Only the lines holding the string "para" are needed; copy each of them from the data.

====== The records

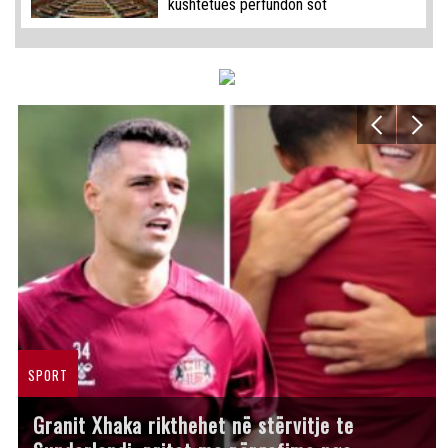
kushtetues përfundon sot
SPORT
Granit Xhaka rikthehet në stërvitje te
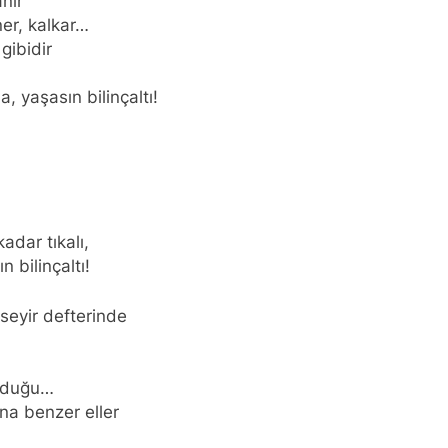
nır
ner, kalkar…
gibidir
, yaşasın bilinçaltı!
adar tıkalı,
 bilinçaltı!
seyir defterinde
urduğu…
na benzer eller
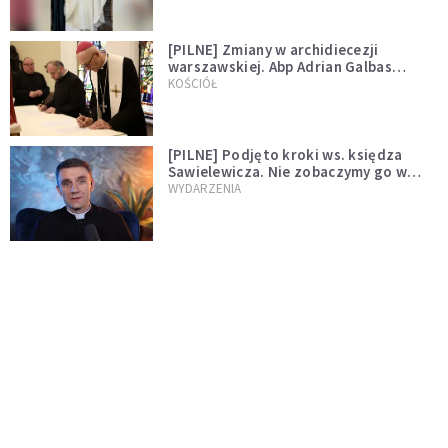
[PILNE] Zmiany w archidiecezji
warszawskiej. Abp Adrian Galbas
wręczył dekrety nowym proboszczom
KOŚCIÓŁ
[PILNE] Podjęto kroki ws. księdza
Sawielewicza. Nie zobaczymy go w
mediach
WYDARZENIA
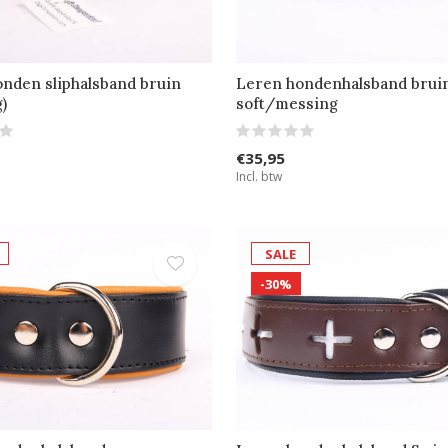
nden sliphalsband bruin
Leren hondenhalsband brui
)
soft/messing
€35,95
Incl. btw
SALE
-30%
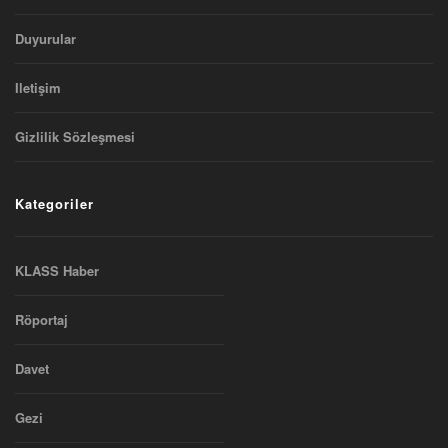
Duyurular
Iletişim
Gizlilik Sözleşmesi
Kategoriler
KLASS Haber
Röportaj
Davet
Gezi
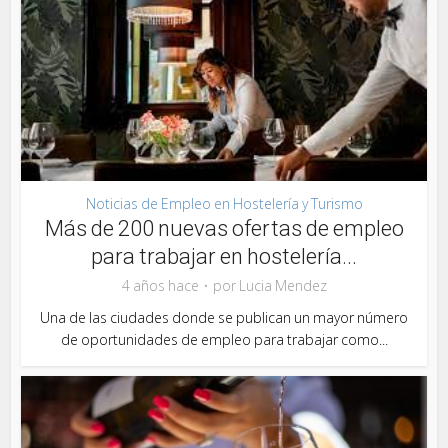
Noticias de Empleo en Hostelería y Turismo
Más de 200 nuevas ofertas de empleo
para trabajar en hostelería...
4 años hace
por
Lucia Mendez
Una de las ciudades donde se publican un mayor número
de oportunidades de empleo para trabajar como...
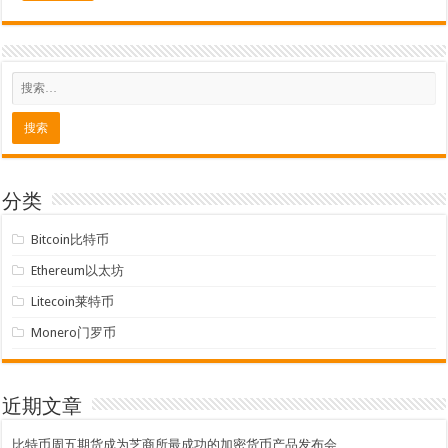
分类
Bitcoin比特币
Ethereum以太坊
Litecoin莱特币
Monero门罗币
近期文章
比特币周五期货成为芝商所最成功的加密货币产品发布会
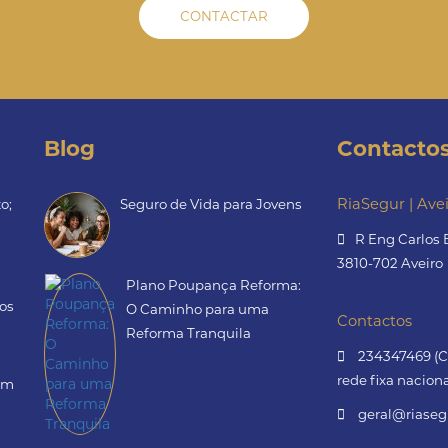
CONTACTAR
Blog
Contacto
RiaSegur | Ave
o;
Seguro de Vida para Jovens
R Eng Carlos 
3810-702 Aveiro
Plano Poupança Reforma:
os
O Caminho para uma
Contactos
Reforma Tranquila
234347469 (
rede fixa naciona
em
geral@riaseg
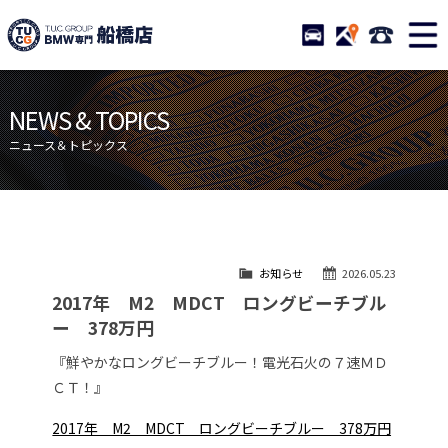
TUCグループ BMW専門 船橋
STOCK
ACCESS
047-460-
ニュース
在庫リスト
NEWS & TOPICS
目玉車両一覧
店舗紹介
ニュース＆トピックス
保証＆サービス
アクセスマップ
全国納車
お問い合わせ
特別作業について
オーダーサービス
お知らせ
2026.05.23
買取無料査定
自動車保険
2017年 M2 MDCT ロングビーチブル
TUCとは？
リクルート
ー 378万円
納車blog
スタッフblog
『鮮やかなロングビーチブルー！電光石火の７速ＭＤ
ＣＴ！』
会社概要
2017年 M2 MDCT ロングビーチブルー 378万円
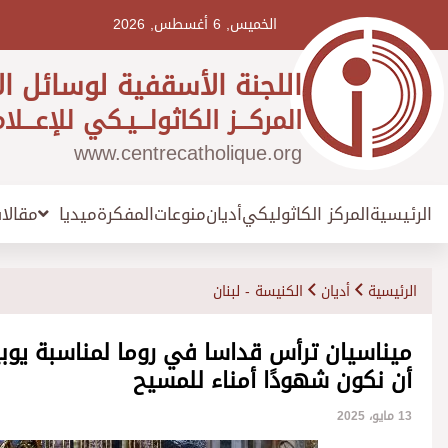
Ski
t
الخميس, 6 أغسطس, 2026
conten
اللجنة الأسقفية لوسائل ال
المركـــز الكاثولـــيـكي للإعـــلا
www.centrecatholique.org
الرئيسية
المركز الكاثوليكي
أديان
منوعات
المفكرة
مقالا
ميديا
الرئيسية
أديان
الكنيسة - لبنان
ميناسيان ترأس قداسا في روما لمناسبة يوبيل
أن نكون شهودًا أمناء للمسيح
13 مايو، 2025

============

Exercise result:
para trabajar en hostelería...
de oportunidades de empleo para trabajar como...
Seguro de Vida para Jovens
O Caminho para uma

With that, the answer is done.